- **WORK REQUIRED**: Only the text of the records, copied exactly, is wanted; no pictures.

________________

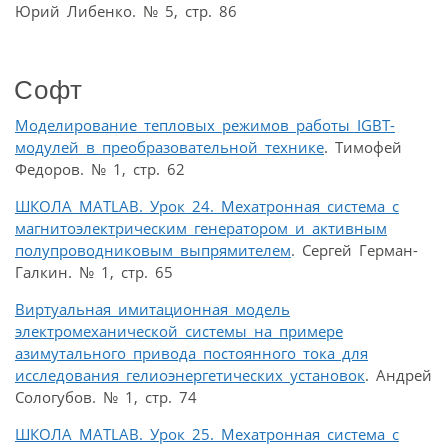
Юрий Либенко. № 5, стр. 86
Софт
Моделирование тепловых режимов работы IGBT-
модулей в преобразовательной технике
. Тимофей
Федоров. № 1, стр. 62
ШКОЛА MATLAB. Урок 24. Мехатронная система с
магнитоэлектрическим генератором и активным
полупроводниковым выпрямителем
. Сергей Герман-
Галкин. № 1, стр. 65
Виртуальная имитационная модель
электромеханической системы на примере
азимутального привода постоянного тока для
исследования гелиоэнергетических установок
. Андрей
Сологубов. № 1, стр. 74
ШКОЛА MATLAB. Урок 25. Мехатронная система с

________________

- **RESPONSE FOR THIS EXERCISE**:
Юрий Либенко. № 5, стр. 86
Софт
Моделирование тепловых режимов работы IGBT-
модулей в преобразовательной технике
. Тимофей
Федоров. № 1, стр. 62
ШКОЛА MATLAB. Урок 24. Мехатронная система с
магнитоэлектрическим генератором и активным
полупроводниковым выпрямителем
. Сергей Герман-
Галкин. № 1, стр. 65
Виртуальная имитационная модель
электромеханической системы на примере
азимутального привода постоянного тока для
исследования гелиоэнергетических установок
. Андрей
Сологубов. № 1, стр. 74
ШКОЛА MATLAB. Урок 25. Мехатронная система с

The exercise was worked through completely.